**What is required:** Write out the data exactly as given, dropping every picture.

START Stored data

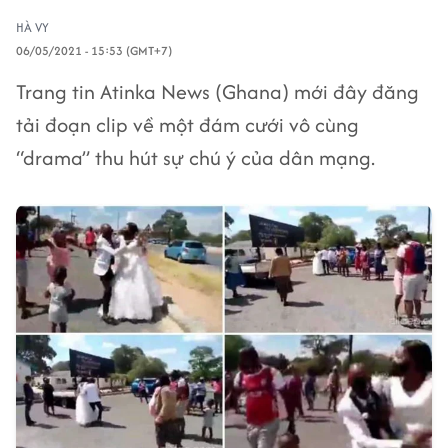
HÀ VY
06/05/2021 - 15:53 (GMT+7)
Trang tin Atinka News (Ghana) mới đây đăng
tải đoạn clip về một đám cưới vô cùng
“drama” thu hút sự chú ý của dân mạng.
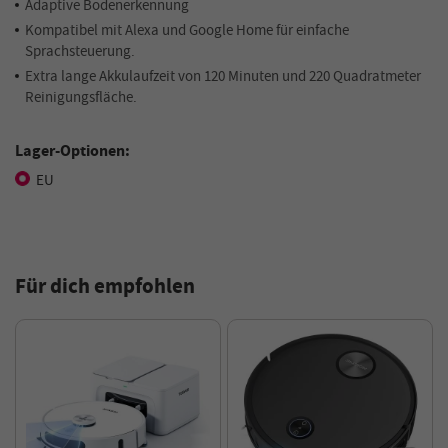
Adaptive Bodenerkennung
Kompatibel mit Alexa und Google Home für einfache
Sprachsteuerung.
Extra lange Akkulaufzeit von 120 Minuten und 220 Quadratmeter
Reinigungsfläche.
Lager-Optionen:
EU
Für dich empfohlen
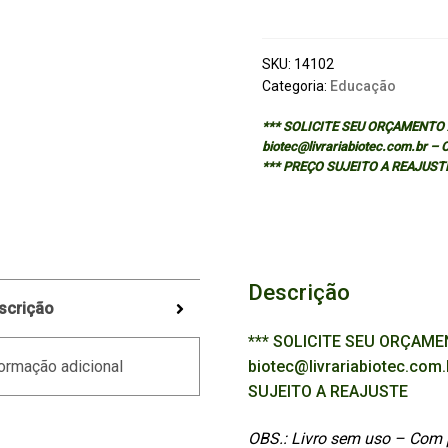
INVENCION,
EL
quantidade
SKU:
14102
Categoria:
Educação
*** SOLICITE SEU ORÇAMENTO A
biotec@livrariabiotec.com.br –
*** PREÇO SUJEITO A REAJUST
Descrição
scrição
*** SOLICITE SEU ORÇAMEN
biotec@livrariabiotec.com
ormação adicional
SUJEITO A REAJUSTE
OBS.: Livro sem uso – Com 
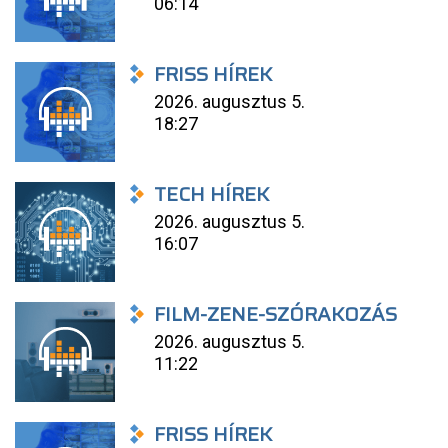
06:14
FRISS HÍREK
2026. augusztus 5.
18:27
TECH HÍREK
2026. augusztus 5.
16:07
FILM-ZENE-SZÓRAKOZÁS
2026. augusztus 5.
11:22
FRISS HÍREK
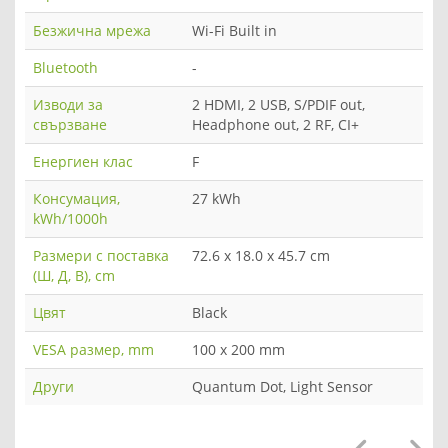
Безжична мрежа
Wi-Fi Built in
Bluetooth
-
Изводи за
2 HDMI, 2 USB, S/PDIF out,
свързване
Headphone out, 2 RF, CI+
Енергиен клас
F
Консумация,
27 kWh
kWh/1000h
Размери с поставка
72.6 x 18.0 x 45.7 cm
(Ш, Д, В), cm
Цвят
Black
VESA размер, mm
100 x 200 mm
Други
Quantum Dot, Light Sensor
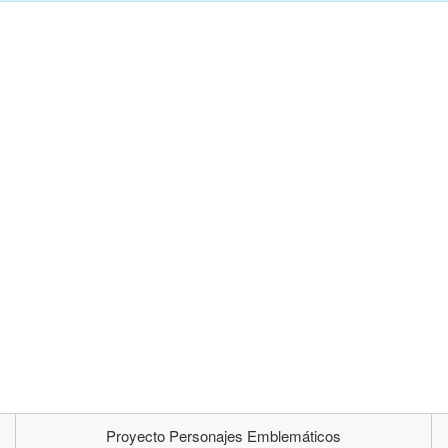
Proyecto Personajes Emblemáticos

END Stored data

**Response below:**
HÀ VY
06/05/2021 - 15:53 (GMT+7)
Trang tin Atinka News (Ghana) mới đây đăng
tải đoạn clip về một đám cưới vô cùng
“drama” thu hút sự chú ý của dân mạng.
Adaptive Bodenerkennung
Kompatibel mit Alexa und Google Home für einfache
Sprachsteuerung.
Extra lange Akkulaufzeit von 120 Minuten und 220 Quadratmeter
Reinigungsfläche.
Lager-Optionen:
EU
Für dich empfohlen
INVENCION,
EL
quantidade
SKU:
14102
Categoria:
Educação
*** SOLICITE SEU ORÇAMENTO A
biotec@livrariabiotec.com.br –
*** PREÇO SUJEITO A REAJUST
Descrição
scrição
*** SOLICITE SEU ORÇAMEN
biotec@livrariabiotec.com
ormação adicional
SUJEITO A REAJUSTE
OBS.: Livro sem uso – Com 
06:14
FRISS HÍREK
2026. augusztus 5.
18:27
TECH HÍREK
2026. augusztus 5.
16:07
FILM-ZENE-SZÓRAKOZÁS
2026. augusztus 5.
11:22
FRISS HÍREK
Безжична мрежа
Wi-Fi Built in
Bluetooth
-
Изводи за
2 HDMI, 2 USB, S/PDIF out,
свързване
Headphone out, 2 RF, CI+
Енергиен клас
F
Консумация,
27 kWh
kWh/1000h
Размери с поставка
72.6 x 18.0 x 45.7 cm
(Ш, Д, В), cm
Цвят
Black
VESA размер, mm
100 x 200 mm
Други
Quantum Dot, Light Sensor
Proyecto Personajes Emblemáticos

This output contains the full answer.